We shouldn't forget some of the urban migration issues. The Rust Belt and Northeast quadrant have been slower growing in recent decades, with many areas experiencing negative growth, and there has been a lot of migration of skilled and highly-educated people to the South and West, even if one wouldn't guess that from some of the posters that make their way here.
Job migration has been a major influence on migration and slow demographic growth. Some states in this area have been bleeding jobs for years.
Michigan has been particularly hard hit. Wisconsin, Illinois and Western Pennsylvania also have lost many quality jobs.
This has an underlying effect on donations to a university, alumni support, and other issues that can have a long-term effect on a University and its sports programs, by affecting quality of life and the overall attractiveness of employment at a university. For instance, relative quality of life can affect the choices that coaches, sports administrators and others make.

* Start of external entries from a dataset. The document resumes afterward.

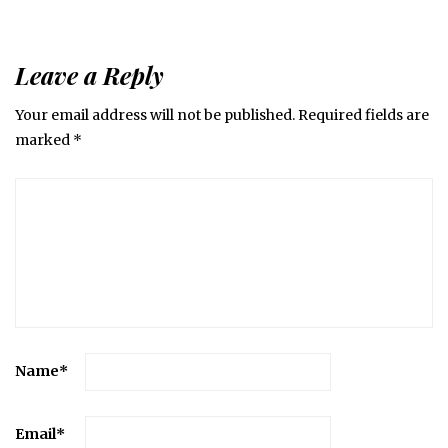
Leave a Reply
Your email address will not be published.
Required fields are
marked
*
Name
*
Email
*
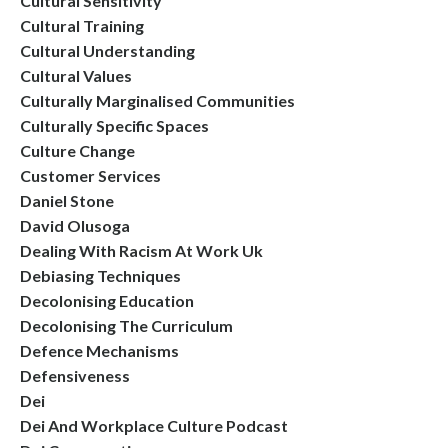
Cultural Sensitivity
Cultural Training
Cultural Understanding
Cultural Values
Culturally Marginalised Communities
Culturally Specific Spaces
Culture Change
Customer Services
Daniel Stone
David Olusoga
Dealing With Racism At Work Uk
Debiasing Techniques
Decolonising Education
Decolonising The Curriculum
Defence Mechanisms
Defensiveness
Dei
Dei And Workplace Culture Podcast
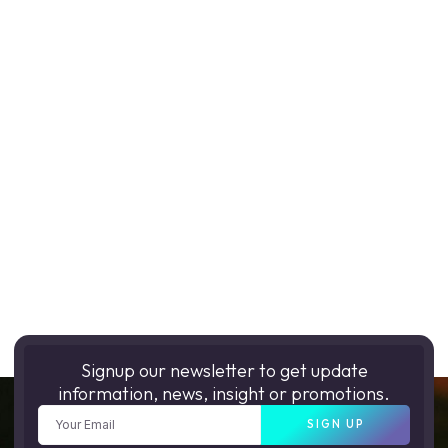
Signup our newsletter to get update
information, news, insight or promotions.
SIGN UP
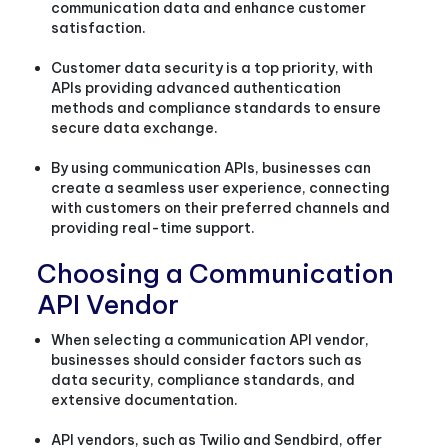
communication data and enhance customer
satisfaction.
Customer data security is a top priority, with
APIs providing advanced authentication
methods and compliance standards to ensure
secure data exchange.
By using communication APIs, businesses can
create a seamless user experience, connecting
with customers on their preferred channels and
providing real-time support.
Choosing a Communication
API Vendor
When selecting a communication API vendor,
businesses should consider factors such as
data security, compliance standards, and
extensive documentation.
API vendors, such as Twilio and Sendbird, offer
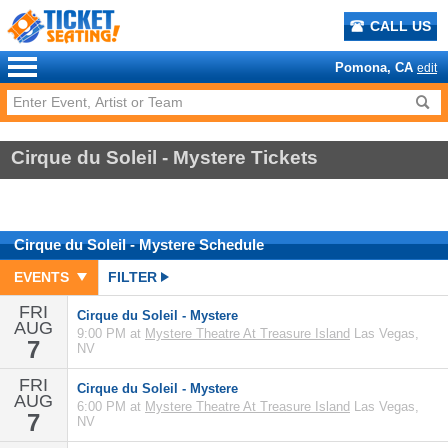
CALL US
Pomona, CA
edit
Cirque du Soleil - Mystere Tickets
Cirque du Soleil - Mystere
Schedule
EVENTS
FILTER
FRI
Cirque du Soleil - Mystere
AUG
9:00 PM at
Mystere Theatre At Treasure Island
Las Vegas,
7
NV
FRI
Cirque du Soleil - Mystere
AUG
6:00 PM at
Mystere Theatre At Treasure Island
Las Vegas,
7
NV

Let us be honest. The winter weather sucks in the Midwest, with the traditional 200 cold, cloudy, drizzly days in November and early December every year. But in the past, the great jobs and living standard made that seem pretty inconsequential. These days, job quality is no longer a competitive advantage for the Northern states. And that has a lot of knock-on effects. Know anyone trying to sell a house in Ann Arbor or Detroit these days? I do, and it's not pretty.

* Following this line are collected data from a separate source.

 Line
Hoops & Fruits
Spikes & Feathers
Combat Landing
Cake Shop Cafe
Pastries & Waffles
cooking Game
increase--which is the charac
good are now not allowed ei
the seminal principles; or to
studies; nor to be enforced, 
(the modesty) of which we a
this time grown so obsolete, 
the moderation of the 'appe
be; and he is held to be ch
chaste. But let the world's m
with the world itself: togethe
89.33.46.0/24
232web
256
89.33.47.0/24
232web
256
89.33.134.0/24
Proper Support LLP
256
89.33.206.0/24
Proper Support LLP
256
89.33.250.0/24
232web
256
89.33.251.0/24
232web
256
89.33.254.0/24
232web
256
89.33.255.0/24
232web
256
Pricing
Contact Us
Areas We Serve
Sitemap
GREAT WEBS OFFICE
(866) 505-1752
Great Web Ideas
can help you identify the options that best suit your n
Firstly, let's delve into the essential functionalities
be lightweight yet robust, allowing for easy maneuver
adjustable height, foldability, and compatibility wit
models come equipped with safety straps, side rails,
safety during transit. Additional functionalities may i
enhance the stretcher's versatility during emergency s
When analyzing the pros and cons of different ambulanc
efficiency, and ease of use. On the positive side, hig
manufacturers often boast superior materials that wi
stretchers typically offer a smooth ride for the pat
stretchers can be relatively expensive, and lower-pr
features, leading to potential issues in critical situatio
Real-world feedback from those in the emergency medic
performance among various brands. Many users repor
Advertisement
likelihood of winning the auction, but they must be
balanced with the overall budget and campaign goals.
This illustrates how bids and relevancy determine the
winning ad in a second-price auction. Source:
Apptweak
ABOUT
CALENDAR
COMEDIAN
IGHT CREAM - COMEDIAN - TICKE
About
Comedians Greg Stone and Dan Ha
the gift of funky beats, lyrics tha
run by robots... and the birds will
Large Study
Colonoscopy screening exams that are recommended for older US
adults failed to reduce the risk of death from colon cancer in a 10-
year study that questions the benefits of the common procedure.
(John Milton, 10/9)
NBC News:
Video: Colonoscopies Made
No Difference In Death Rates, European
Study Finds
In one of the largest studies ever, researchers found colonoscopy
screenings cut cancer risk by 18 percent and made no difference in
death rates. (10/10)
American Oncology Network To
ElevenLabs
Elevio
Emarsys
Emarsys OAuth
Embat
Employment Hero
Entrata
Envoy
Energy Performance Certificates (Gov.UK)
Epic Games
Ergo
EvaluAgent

Columbus has always been an innovative cutting-edge economy. Three decades ago it was the original "research triangle" (see the comments in Alvin Toffler's "Future Shock" about Columbus). Columbus has lost a lot of that edge in recent years but it remains a very healthy economy offering very high quality of life, as this "top cities to live in" polls show.
Ohio State's problem is that many surrounding states where Big Ten schools are located are having problems, especially Michigan (not to mention the food shortage in South Bend). Iowa and other agricultural states will be feeling the pinch big time in coming years, unless biofuel initiatives boost agriculture more.
The Big Ten remains a major conference with some of the world's leading universities. It will reassert that position in coming years in major sports when this brief down-cycle ends. However, Big Ten universities need to remind their government stakeholders that more needs to be done to create quality jobs (it's low taxes and less bureaucracy for business start-ups, stupid).